Hi @atasub , This is interesting, can you tell us a little about the read sequence size. I am currently looking into such RNA-seq files which have bad mapping rates, so curious to know a little more. Also can you try running salmon in selective alignment mode, not sure if that improves mapping rate or quantification, but it is worth a try. https://github.com/COMBINE-lab/salmon/tree/selective-alignment, the associated pre-print is here.

roryk commented 7 years ago

Another red flag would be a high rRNA rate going along with it-- the rRNA depletion methods don't work 100%, and if you have no mRNA then the rRNA rate will tend to be higher.

vals commented 7 years ago

Yes that is also a good explanation, I recommend putting human rRNA in the Salmon index.

InesdeSantiago commented 6 years ago

@hiraksarkar How can I use selective mapping in Salmon? I dont see any info in the docs (http://salmon.readthedocs.io/en/latest/salmon.html?highlight=selective)

Say, I have paired-end data, I do: ./bin/salmon quant -i transcripts_index -l -1 reads1.fq -2 reads2.fq -o transcripts_quant

How can I specify selective mapping over quasi-mapping?

hiraksarkar commented 6 years ago

@InesdeSantiago Sorry, that the docs are not updated yet. It's definitely on our to-do list. The selective alignment needs a separate index from normal quasi-index. The steps are as following, If you are in salmon root folder, the most updated branch that implements Selective Alignment is, this branch

git checkout rescue-orphan (re-build it) build/src/salmon index -i selective_alignment_ind -t transcript.fa salmon quant -i selective_alignment_ind -la -1 reads1.fa -2 reads2.fq -o transcript_quant --softFilter --editDistance 4 --rangeFactorization 4

We strongly recommend these options while using selective alignment, as they tend to produce superior result almost always (I am considering them making default soon :) )

Please let me know if you face problem in any of the above steps, or if the results are not expected.
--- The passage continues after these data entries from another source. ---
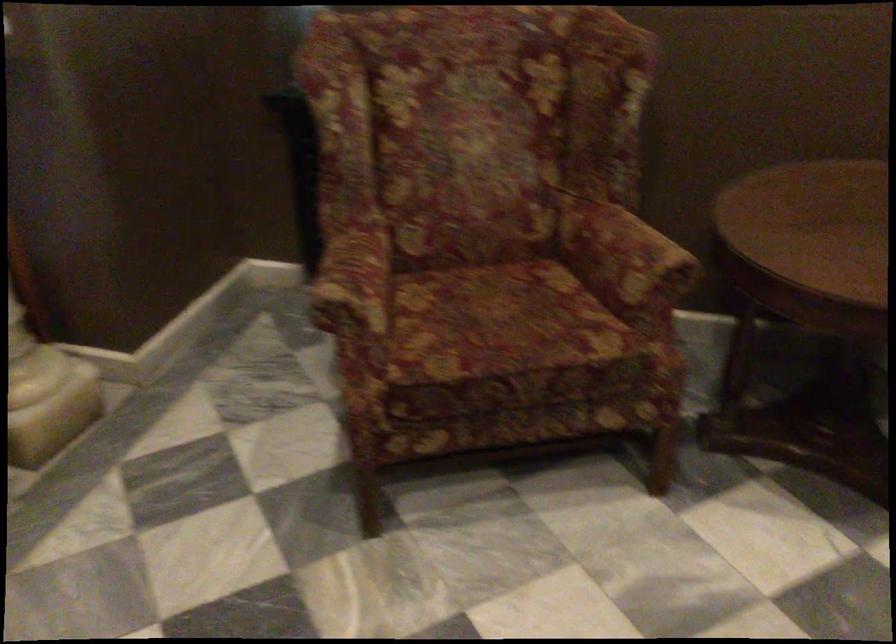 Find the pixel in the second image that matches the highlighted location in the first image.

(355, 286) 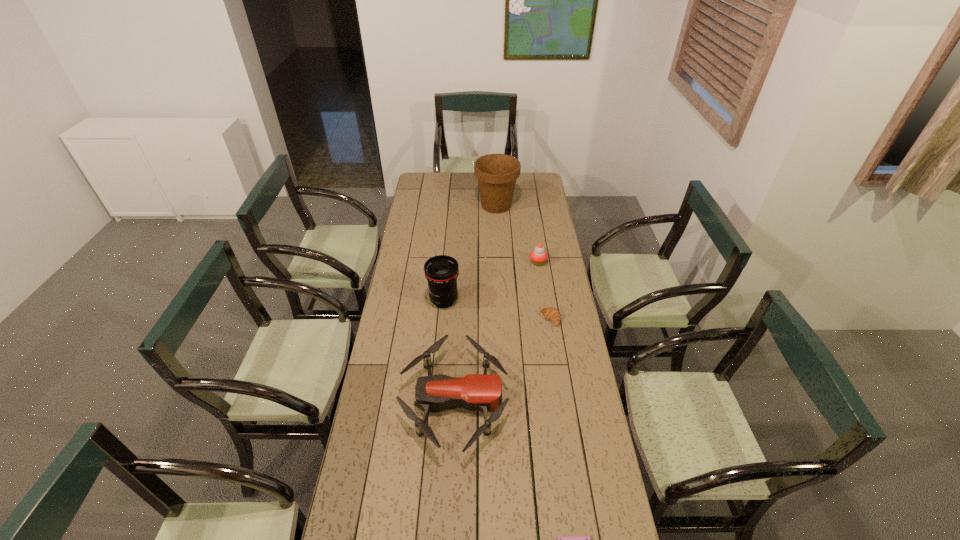 This screenshot has height=540, width=960. In order to click on vacant space situated on the left of the crescent roll in this screenshot , I will do `click(463, 319)`.

Find the location of `object situated at the left edge`. object situated at the left edge is located at coordinates (475, 392).

Locate an element on the screen. The image size is (960, 540). cupcake that is at the right edge is located at coordinates (538, 256).

The image size is (960, 540). In order to click on crescent roll positioned at the right edge in this screenshot , I will do tap(552, 314).

Identify the location of vacant space at the far edge. The width and height of the screenshot is (960, 540). (447, 176).

You are a GUI agent. You are given a task and a screenshot of the screen. Output one action in this format:
    pyautogui.click(x=<x>, y=<y>)
    Task: Click on the vacant space at the left edge
    
    Given the screenshot: What is the action you would take?
    pyautogui.click(x=431, y=217)

Image resolution: width=960 pixels, height=540 pixels. I want to click on free space at the right edge, so click(x=592, y=433).

In the image, there is a desktop. Identify the location of vacant space at the far left corner. The image size is (960, 540). (428, 191).

This screenshot has width=960, height=540. Find the location of `vacant space at the far right corner of the desktop`. vacant space at the far right corner of the desktop is located at coordinates (529, 182).

Locate an element on the screen. Image resolution: width=960 pixels, height=540 pixels. unoccupied area between the cupcake and the farthest object is located at coordinates (517, 234). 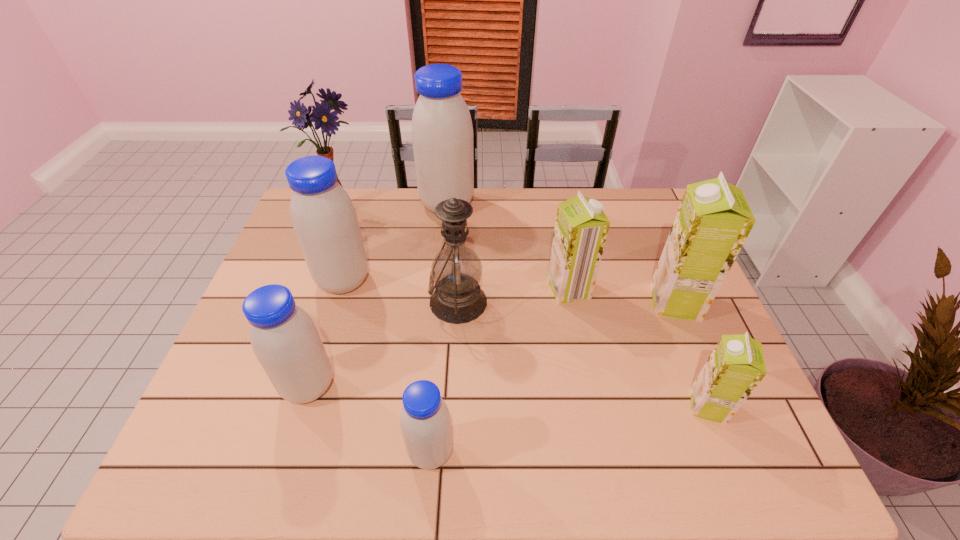 I want to click on vacant area that satisfies the following two spatial constraints: 1. on the back side of the biggest green soya milk; 2. on the left side of the nearest soya milk, so click(x=443, y=302).

I want to click on vacant space that satisfies the following two spatial constraints: 1. on the front side of the biggest green soya milk; 2. on the right side of the gray oil lamp, so click(x=458, y=302). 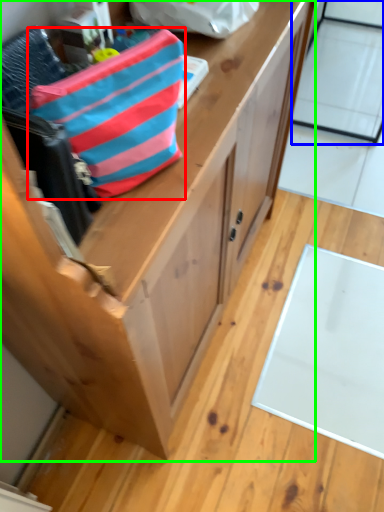 Question: Which is nearer to the pouch (highlighted by a red box)? glass door (highlighted by a blue box) or cabinetry (highlighted by a green box).

Choices:
 (A) glass door
 (B) cabinetry

Answer: (B) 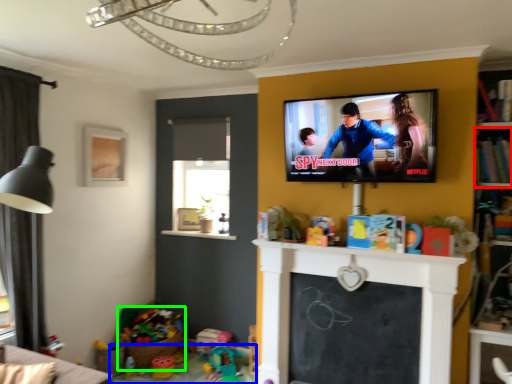 Question: Considering the real-world distances, which object is farthest from shelf (highlighted by a red box)? table (highlighted by a blue box) or toy (highlighted by a green box)?

Choices:
 (A) table
 (B) toy

Answer: (B) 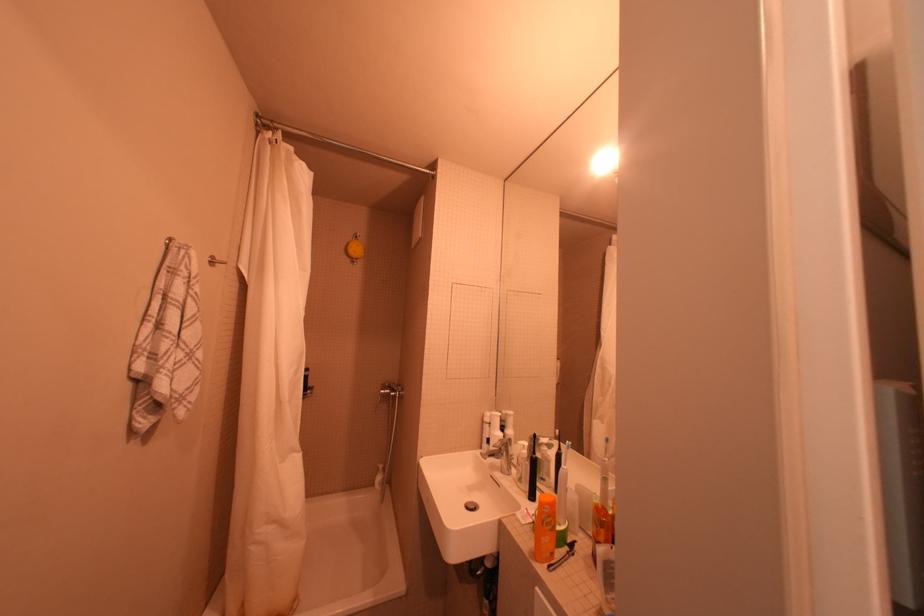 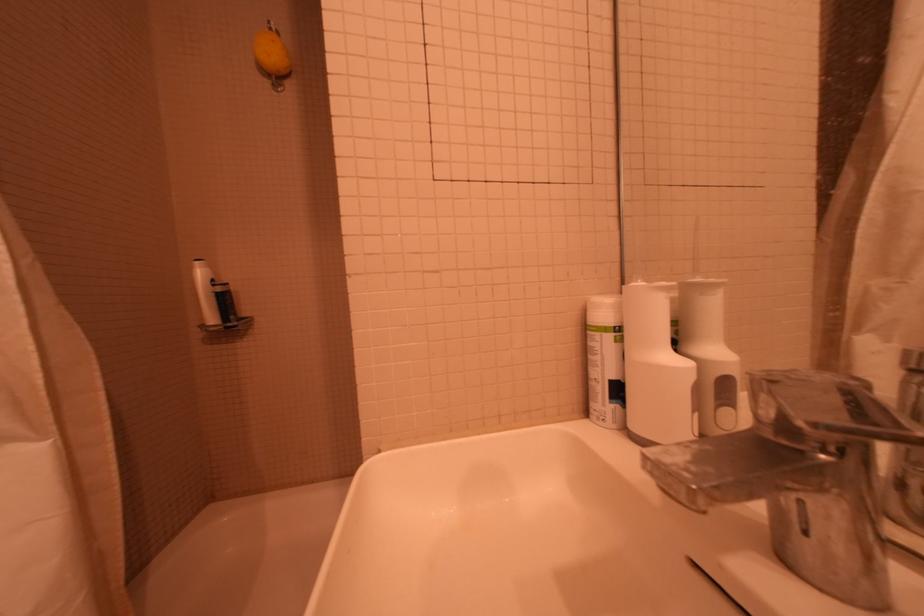 Find the pixel in the second image that matches pixel 499 419 in the first image.

(627, 309)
Thanks again for using selective alignment and Salmon.

InesdeSantiago commented 6 years ago

@hiraksarkar Thanks! So, apart from the extra options (softFilter, editDistance, rangeFactorization) the only difference is the indexed genome file?

hiraksarkar commented 6 years ago

@InesdeSantiago That is correct. Just to make it sure, Salmon is not designed for the genome, so probably you want to use it only with transcriptome.

InesdeSantiago commented 6 years ago

@hiraksarkar. Yes, force of habit, I meant the transcriptome! ;-)

RaymondSHANG commented 5 years ago

Hi, I have a similar case, with 30~40% mapping rate by Salmon. I tried hisat2, the mapping rate goes to >80%. samtools sort the sam files to bam, and them qualimap2 gives me the QC results:

Exonic: | 31,212,828 / 41.39% Intronic: | 39,191,136 / 51.97% Intergenic: | 5,008,406 / 6.64% Intronic/intergenic overlapping exon: | 6,243,753 / 8.28%

There is not too much DNA contamination, but a large portion of intronic mappings. What can I do with these data? Any suggestions?